[Data records]
::::::

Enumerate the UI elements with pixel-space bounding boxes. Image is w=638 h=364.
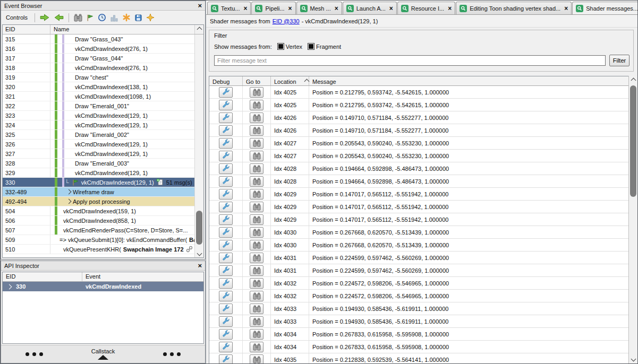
message-row[interactable]: Idx 4030Position = 0.267668, 0.620570, -…	[209, 239, 628, 252]
debug-button[interactable]	[219, 253, 233, 263]
goto-button[interactable]	[250, 87, 263, 98]
event-row[interactable]: 327vkCmdDrawIndexed(129, 1)	[3, 149, 194, 159]
filter-message-input[interactable]	[214, 55, 606, 66]
tab-close-icon[interactable]: ×	[389, 5, 393, 12]
tab-textu[interactable]: Textu...×	[207, 2, 251, 14]
event-row[interactable]: 332-489Wireframe draw	[3, 187, 194, 197]
scroll-up-icon[interactable]	[629, 79, 637, 82]
debug-button[interactable]	[219, 227, 233, 238]
scrollbar-thumb[interactable]	[196, 211, 202, 245]
find-binoculars-icon[interactable]	[74, 13, 82, 22]
goto-button[interactable]	[250, 214, 263, 225]
message-row[interactable]: Idx 4025Position = 0.212795, 0.593742, -…	[209, 99, 628, 111]
tab-editingtoonshadingvertexshad[interactable]: Editing Toon shading vertex shad...×	[456, 2, 572, 14]
tab-close-icon[interactable]: ×	[243, 5, 247, 12]
callstack-expander[interactable]: Callstack	[91, 348, 115, 360]
message-row[interactable]: Idx 4028Position = 0.194664, 0.592898, -…	[209, 175, 628, 188]
tab-pipeli[interactable]: Pipeli...×	[251, 2, 295, 14]
event-row[interactable]: 329vkCmdDrawIndexed(129, 1)	[3, 168, 194, 178]
event-row[interactable]: 330└vkCmdDrawIndexed(129, 1)51 msg(s)	[3, 178, 194, 187]
event-row[interactable]: 328Draw "Emerald_003"	[3, 159, 194, 168]
goto-button[interactable]	[250, 163, 263, 174]
debug-button[interactable]	[219, 304, 233, 314]
next-event-arrow-icon[interactable]	[54, 13, 64, 22]
message-row[interactable]: Idx 4032Position = 0.224572, 0.598206, -…	[209, 277, 628, 290]
tab-close-icon[interactable]: ×	[335, 5, 338, 12]
message-row[interactable]: Idx 4031Position = 0.224599, 0.597462, -…	[209, 264, 628, 277]
tab-launcha[interactable]: Launch A...×	[343, 2, 397, 14]
debug-button[interactable]	[219, 163, 233, 174]
goto-button[interactable]	[250, 100, 263, 110]
event-row[interactable]: 319Draw "chest"	[3, 73, 194, 82]
goto-button[interactable]	[250, 342, 263, 352]
debug-button[interactable]	[219, 112, 233, 123]
expand-chevron-icon[interactable]	[66, 199, 72, 204]
debug-button[interactable]	[219, 202, 233, 212]
debug-button[interactable]	[219, 265, 233, 276]
goto-button[interactable]	[250, 227, 263, 238]
event-row[interactable]: 322Draw "Emerald_001"	[3, 101, 194, 111]
scroll-down-icon[interactable]	[195, 252, 203, 255]
tab-close-icon[interactable]: ×	[564, 5, 568, 12]
checkbox-icon[interactable]	[277, 43, 284, 50]
fragment-checkbox[interactable]: Fragment	[308, 43, 341, 50]
checkbox-icon[interactable]	[308, 43, 314, 50]
timer-clock-icon[interactable]	[98, 13, 106, 22]
message-row[interactable]: Idx 4026Position = 0.149710, 0.571184, -…	[209, 111, 628, 124]
goto-button[interactable]	[250, 240, 263, 250]
message-row[interactable]: Idx 4029Position = 0.147017, 0.565112, -…	[209, 201, 628, 213]
api-event-row[interactable]: 330vkCmdDrawIndexed	[3, 282, 203, 291]
scrollbar-thumb[interactable]	[630, 85, 636, 197]
event-row[interactable]: 318vkCmdDrawIndexed(276, 1)	[3, 63, 194, 73]
debug-button[interactable]	[219, 189, 233, 200]
debug-button[interactable]	[219, 316, 233, 327]
message-row[interactable]: Idx 4034Position = 0.267833, 0.615958, -…	[209, 328, 628, 341]
message-row[interactable]: Idx 4032Position = 0.224572, 0.598206, -…	[209, 290, 628, 302]
event-row[interactable]: 317Draw "Grass_044"	[3, 54, 194, 63]
event-row[interactable]: 504vkCmdDrawIndexed(159, 1)	[3, 206, 194, 216]
goto-button[interactable]	[250, 202, 263, 212]
event-row[interactable]: 324vkCmdDrawIndexed(129, 1)	[3, 120, 194, 130]
filter-button[interactable]: Filter	[609, 55, 630, 66]
goto-button[interactable]	[250, 125, 263, 136]
goto-button[interactable]	[250, 291, 263, 301]
resolve-asterisk-icon[interactable]	[122, 13, 131, 22]
drag-handle-dots[interactable]	[163, 352, 181, 356]
debug-button[interactable]	[219, 138, 233, 149]
message-row[interactable]: Idx 4029Position = 0.147017, 0.565112, -…	[209, 188, 628, 201]
messages-scrollbar[interactable]	[628, 76, 637, 363]
message-column-header[interactable]: Message	[309, 76, 628, 85]
message-row[interactable]: Idx 4035Position = 0.212838, 0.592539, -…	[209, 353, 628, 363]
event-row[interactable]: 323vkCmdDrawIndexed(129, 1)	[3, 111, 194, 120]
goto-button[interactable]	[250, 354, 263, 364]
prev-event-arrow-icon[interactable]	[40, 13, 50, 22]
statistics-chart-icon[interactable]	[110, 13, 118, 22]
eid-link[interactable]: EID @330	[273, 18, 300, 24]
event-row[interactable]: 509=> vkQueueSubmit(1)[0]: vkEndCommandB…	[3, 235, 194, 245]
event-row[interactable]: 320vkCmdDrawIndexed(138, 1)	[3, 82, 194, 92]
debug-button[interactable]	[219, 240, 233, 250]
goto-button[interactable]	[250, 329, 263, 340]
goto-button[interactable]	[250, 151, 263, 161]
debug-button[interactable]	[219, 214, 233, 225]
vertex-checkbox[interactable]: Vertex	[277, 43, 302, 50]
debug-button[interactable]	[219, 151, 233, 161]
event-row[interactable]: 325Draw "Emerald_002"	[3, 130, 194, 140]
event-browser-scrollbar[interactable]	[194, 34, 203, 257]
tab-shadermessages[interactable]: Shader messages...×	[572, 2, 637, 15]
scroll-down-icon[interactable]	[629, 357, 637, 361]
message-row[interactable]: Idx 4027Position = 0.205543, 0.590240, -…	[209, 150, 628, 162]
event-row[interactable]: 510vkQueuePresentKHR(Swapchain Image 172…	[3, 245, 194, 254]
message-row[interactable]: Idx 4031Position = 0.224599, 0.597462, -…	[209, 252, 628, 264]
close-icon[interactable]: ×	[198, 2, 202, 9]
message-row[interactable]: Idx 4027Position = 0.205543, 0.590240, -…	[209, 137, 628, 150]
event-row[interactable]: 326vkCmdDrawIndexed(129, 1)	[3, 140, 194, 149]
tab-resourcei[interactable]: Resource I...×	[397, 2, 455, 14]
debug-column-header[interactable]: Debug	[209, 76, 243, 85]
goto-column-header[interactable]: Go to	[243, 76, 271, 85]
location-column-header[interactable]: Location	[271, 76, 309, 85]
event-row[interactable]: 506vkCmdDrawIndexed(858, 1)	[3, 216, 194, 226]
scroll-up-icon[interactable]	[194, 25, 203, 34]
event-row[interactable]: 507vkCmdEndRenderPass(C=Store, D=Store, …	[3, 226, 194, 235]
event-row[interactable]: 315Draw "Grass_043"	[3, 34, 194, 44]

::::::

▸ Task
Give back the data exactly, with no images.

▸ Response below
Enumerate the UI elements with pixel-space bounding boxes. Image is w=638 h=364.
message-row[interactable]: Idx 4030Position = 0.267668, 0.620570, -…	[209, 239, 628, 252]
debug-button[interactable]	[219, 253, 233, 263]
goto-button[interactable]	[250, 87, 263, 98]
event-row[interactable]: 327vkCmdDrawIndexed(129, 1)	[3, 149, 194, 159]
filter-message-input[interactable]	[214, 55, 606, 66]
tab-close-icon[interactable]: ×	[389, 5, 393, 12]
tab-textu[interactable]: Textu...×	[207, 2, 251, 14]
event-row[interactable]: 332-489Wireframe draw	[3, 187, 194, 197]
scroll-up-icon[interactable]	[629, 79, 637, 82]
debug-button[interactable]	[219, 227, 233, 238]
scrollbar-thumb[interactable]	[196, 211, 202, 245]
find-binoculars-icon[interactable]	[74, 13, 82, 22]
goto-button[interactable]	[250, 214, 263, 225]
message-row[interactable]: Idx 4025Position = 0.212795, 0.593742, -…	[209, 99, 628, 111]
tab-editingtoonshadingvertexshad[interactable]: Editing Toon shading vertex shad...×	[456, 2, 572, 14]
tab-close-icon[interactable]: ×	[243, 5, 247, 12]
callstack-expander[interactable]: Callstack	[91, 348, 115, 360]
message-row[interactable]: Idx 4028Position = 0.194664, 0.592898, -…	[209, 175, 628, 188]
tab-pipeli[interactable]: Pipeli...×	[251, 2, 295, 14]
event-row[interactable]: 329vkCmdDrawIndexed(129, 1)	[3, 168, 194, 178]
event-row[interactable]: 330└vkCmdDrawIndexed(129, 1)51 msg(s)	[3, 178, 194, 187]
event-row[interactable]: 328Draw "Emerald_003"	[3, 159, 194, 168]
goto-button[interactable]	[250, 163, 263, 174]
debug-button[interactable]	[219, 304, 233, 314]
next-event-arrow-icon[interactable]	[54, 13, 64, 22]
message-row[interactable]: Idx 4032Position = 0.224572, 0.598206, -…	[209, 277, 628, 290]
tab-close-icon[interactable]: ×	[335, 5, 338, 12]
message-row[interactable]: Idx 4031Position = 0.224599, 0.597462, -…	[209, 264, 628, 277]
tab-launcha[interactable]: Launch A...×	[343, 2, 397, 14]
debug-button[interactable]	[219, 163, 233, 174]
goto-button[interactable]	[250, 100, 263, 110]
event-row[interactable]: 319Draw "chest"	[3, 73, 194, 82]
goto-button[interactable]	[250, 342, 263, 352]
debug-button[interactable]	[219, 112, 233, 123]
expand-chevron-icon[interactable]	[66, 199, 72, 204]
debug-button[interactable]	[219, 202, 233, 212]
debug-button[interactable]	[219, 265, 233, 276]
goto-button[interactable]	[250, 227, 263, 238]
event-row[interactable]: 322Draw "Emerald_001"	[3, 101, 194, 111]
scroll-down-icon[interactable]	[195, 252, 203, 255]
tab-close-icon[interactable]: ×	[564, 5, 568, 12]
checkbox-icon[interactable]	[277, 43, 284, 50]
fragment-checkbox[interactable]: Fragment	[308, 43, 341, 50]
checkbox-icon[interactable]	[308, 43, 314, 50]
timer-clock-icon[interactable]	[98, 13, 106, 22]
message-row[interactable]: Idx 4026Position = 0.149710, 0.571184, -…	[209, 111, 628, 124]
goto-button[interactable]	[250, 240, 263, 250]
message-row[interactable]: Idx 4029Position = 0.147017, 0.565112, -…	[209, 201, 628, 213]
api-event-row[interactable]: 330vkCmdDrawIndexed	[3, 282, 203, 291]
scrollbar-thumb[interactable]	[630, 85, 636, 197]
event-row[interactable]: 318vkCmdDrawIndexed(276, 1)	[3, 63, 194, 73]
debug-button[interactable]	[219, 189, 233, 200]
debug-button[interactable]	[219, 316, 233, 327]
message-row[interactable]: Idx 4034Position = 0.267833, 0.615958, -…	[209, 328, 628, 341]
message-row[interactable]: Idx 4032Position = 0.224572, 0.598206, -…	[209, 290, 628, 302]
event-row[interactable]: 317Draw "Grass_044"	[3, 54, 194, 63]
event-row[interactable]: 504vkCmdDrawIndexed(159, 1)	[3, 206, 194, 216]
goto-button[interactable]	[250, 202, 263, 212]
event-row[interactable]: 324vkCmdDrawIndexed(129, 1)	[3, 120, 194, 130]
filter-button[interactable]: Filter	[609, 55, 630, 66]
goto-button[interactable]	[250, 125, 263, 136]
goto-button[interactable]	[250, 291, 263, 301]
resolve-asterisk-icon[interactable]	[122, 13, 131, 22]
drag-handle-dots[interactable]	[163, 352, 181, 356]
debug-button[interactable]	[219, 138, 233, 149]
message-row[interactable]: Idx 4029Position = 0.147017, 0.565112, -…	[209, 188, 628, 201]
messages-scrollbar[interactable]	[628, 76, 637, 363]
message-column-header[interactable]: Message	[309, 76, 628, 85]
message-row[interactable]: Idx 4035Position = 0.212838, 0.592539, -…	[209, 353, 628, 363]
event-row[interactable]: 323vkCmdDrawIndexed(129, 1)	[3, 111, 194, 120]
goto-button[interactable]	[250, 354, 263, 364]
prev-event-arrow-icon[interactable]	[40, 13, 50, 22]
statistics-chart-icon[interactable]	[110, 13, 118, 22]
eid-link[interactable]: EID @330	[273, 18, 300, 24]
event-row[interactable]: 509=> vkQueueSubmit(1)[0]: vkEndCommandB…	[3, 235, 194, 245]
event-row[interactable]: 320vkCmdDrawIndexed(138, 1)	[3, 82, 194, 92]
debug-button[interactable]	[219, 240, 233, 250]
goto-button[interactable]	[250, 329, 263, 340]
goto-button[interactable]	[250, 151, 263, 161]
debug-button[interactable]	[219, 214, 233, 225]
vertex-checkbox[interactable]: Vertex	[277, 43, 302, 50]
debug-button[interactable]	[219, 151, 233, 161]
event-row[interactable]: 325Draw "Emerald_002"	[3, 130, 194, 140]
event-browser-scrollbar[interactable]	[194, 34, 203, 257]
tab-shadermessages[interactable]: Shader messages...×	[572, 2, 637, 15]
scroll-down-icon[interactable]	[629, 357, 637, 361]
message-row[interactable]: Idx 4027Position = 0.205543, 0.590240, -…	[209, 150, 628, 162]
event-row[interactable]: 510vkQueuePresentKHR(Swapchain Image 172…	[3, 245, 194, 254]
message-row[interactable]: Idx 4031Position = 0.224599, 0.597462, -…	[209, 252, 628, 264]
close-icon[interactable]: ×	[198, 2, 202, 9]
message-row[interactable]: Idx 4027Position = 0.205543, 0.590240, -…	[209, 137, 628, 150]
event-row[interactable]: 326vkCmdDrawIndexed(129, 1)	[3, 140, 194, 149]
tab-resourcei[interactable]: Resource I...×	[397, 2, 455, 14]
debug-column-header[interactable]: Debug	[209, 76, 243, 85]
goto-column-header[interactable]: Go to	[243, 76, 271, 85]
location-column-header[interactable]: Location	[271, 76, 309, 85]
event-row[interactable]: 506vkCmdDrawIndexed(858, 1)	[3, 216, 194, 226]
scroll-up-icon[interactable]	[194, 25, 203, 34]
event-row[interactable]: 507vkCmdEndRenderPass(C=Store, D=Store, …	[3, 226, 194, 235]
event-row[interactable]: 315Draw "Grass_043"	[3, 34, 194, 44]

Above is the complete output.